▸ **WORK TASK**
What you return must match the data exactly, line for line.
╭─ PROVIDED INFORMATION
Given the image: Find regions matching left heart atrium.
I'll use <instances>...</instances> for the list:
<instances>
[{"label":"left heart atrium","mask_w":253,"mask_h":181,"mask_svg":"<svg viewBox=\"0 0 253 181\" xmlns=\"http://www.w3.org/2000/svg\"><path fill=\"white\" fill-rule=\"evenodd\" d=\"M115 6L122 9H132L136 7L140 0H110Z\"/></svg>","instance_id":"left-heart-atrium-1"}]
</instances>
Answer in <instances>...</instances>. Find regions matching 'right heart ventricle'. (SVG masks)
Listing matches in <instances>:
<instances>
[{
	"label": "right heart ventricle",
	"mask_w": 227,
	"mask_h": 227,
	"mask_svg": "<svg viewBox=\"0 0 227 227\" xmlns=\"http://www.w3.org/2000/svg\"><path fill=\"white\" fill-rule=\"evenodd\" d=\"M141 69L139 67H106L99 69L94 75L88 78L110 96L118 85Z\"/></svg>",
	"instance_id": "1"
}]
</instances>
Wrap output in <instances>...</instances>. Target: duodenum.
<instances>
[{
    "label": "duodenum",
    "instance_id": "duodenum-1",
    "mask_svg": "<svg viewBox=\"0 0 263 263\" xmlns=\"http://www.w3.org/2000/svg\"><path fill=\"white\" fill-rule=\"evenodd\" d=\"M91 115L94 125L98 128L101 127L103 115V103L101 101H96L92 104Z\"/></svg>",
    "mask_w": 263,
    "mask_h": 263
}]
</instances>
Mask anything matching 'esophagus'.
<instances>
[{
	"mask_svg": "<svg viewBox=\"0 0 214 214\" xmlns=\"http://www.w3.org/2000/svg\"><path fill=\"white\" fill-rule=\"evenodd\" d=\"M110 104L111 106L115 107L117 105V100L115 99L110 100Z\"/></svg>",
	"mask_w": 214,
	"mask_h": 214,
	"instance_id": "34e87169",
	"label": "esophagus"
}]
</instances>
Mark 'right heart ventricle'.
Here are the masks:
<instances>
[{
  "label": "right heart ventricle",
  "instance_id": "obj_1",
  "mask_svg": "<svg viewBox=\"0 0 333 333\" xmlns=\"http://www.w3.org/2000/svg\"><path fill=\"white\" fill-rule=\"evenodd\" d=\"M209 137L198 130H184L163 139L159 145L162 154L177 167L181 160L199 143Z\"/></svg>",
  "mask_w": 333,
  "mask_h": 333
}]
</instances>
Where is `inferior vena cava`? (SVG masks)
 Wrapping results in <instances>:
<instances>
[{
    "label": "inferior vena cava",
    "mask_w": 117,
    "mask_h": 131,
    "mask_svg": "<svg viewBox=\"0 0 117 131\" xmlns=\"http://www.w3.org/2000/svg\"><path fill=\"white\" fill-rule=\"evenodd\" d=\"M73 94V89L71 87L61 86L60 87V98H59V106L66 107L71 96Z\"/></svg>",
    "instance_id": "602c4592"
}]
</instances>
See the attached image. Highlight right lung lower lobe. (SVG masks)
╰─
▸ **EXERCISE SOLUTION**
Given the image: Find regions matching left heart atrium.
I'll use <instances>...</instances> for the list:
<instances>
[{"label":"left heart atrium","mask_w":253,"mask_h":181,"mask_svg":"<svg viewBox=\"0 0 253 181\" xmlns=\"http://www.w3.org/2000/svg\"><path fill=\"white\" fill-rule=\"evenodd\" d=\"M115 6L122 9H132L136 7L140 0H110Z\"/></svg>","instance_id":"left-heart-atrium-1"}]
</instances>
Answer in <instances>...</instances>. Find regions matching 'right heart ventricle'. (SVG masks)
Listing matches in <instances>:
<instances>
[{
	"label": "right heart ventricle",
	"mask_w": 227,
	"mask_h": 227,
	"mask_svg": "<svg viewBox=\"0 0 227 227\" xmlns=\"http://www.w3.org/2000/svg\"><path fill=\"white\" fill-rule=\"evenodd\" d=\"M141 69L139 67H106L99 69L94 75L88 78L110 96L118 85Z\"/></svg>",
	"instance_id": "1"
}]
</instances>
Wrap output in <instances>...</instances>. Target: duodenum.
<instances>
[{
    "label": "duodenum",
    "instance_id": "duodenum-1",
    "mask_svg": "<svg viewBox=\"0 0 263 263\" xmlns=\"http://www.w3.org/2000/svg\"><path fill=\"white\" fill-rule=\"evenodd\" d=\"M91 115L94 125L98 128L101 127L103 115V103L101 101H96L92 104Z\"/></svg>",
    "mask_w": 263,
    "mask_h": 263
}]
</instances>
Mask anything matching 'esophagus'.
<instances>
[{
	"mask_svg": "<svg viewBox=\"0 0 214 214\" xmlns=\"http://www.w3.org/2000/svg\"><path fill=\"white\" fill-rule=\"evenodd\" d=\"M110 104L111 106L115 107L117 105V100L115 99L110 100Z\"/></svg>",
	"mask_w": 214,
	"mask_h": 214,
	"instance_id": "34e87169",
	"label": "esophagus"
}]
</instances>
Mark 'right heart ventricle'.
Here are the masks:
<instances>
[{
  "label": "right heart ventricle",
  "instance_id": "obj_1",
  "mask_svg": "<svg viewBox=\"0 0 333 333\" xmlns=\"http://www.w3.org/2000/svg\"><path fill=\"white\" fill-rule=\"evenodd\" d=\"M209 137L198 130H184L163 139L159 145L162 154L177 167L181 160L199 143Z\"/></svg>",
  "mask_w": 333,
  "mask_h": 333
}]
</instances>
Where is `inferior vena cava`? (SVG masks)
 Wrapping results in <instances>:
<instances>
[{
    "label": "inferior vena cava",
    "mask_w": 117,
    "mask_h": 131,
    "mask_svg": "<svg viewBox=\"0 0 117 131\" xmlns=\"http://www.w3.org/2000/svg\"><path fill=\"white\" fill-rule=\"evenodd\" d=\"M73 94V89L71 87L61 86L60 87V98H59V106L66 107L71 96Z\"/></svg>",
    "instance_id": "602c4592"
}]
</instances>
See the attached image. Highlight right lung lower lobe. (SVG masks)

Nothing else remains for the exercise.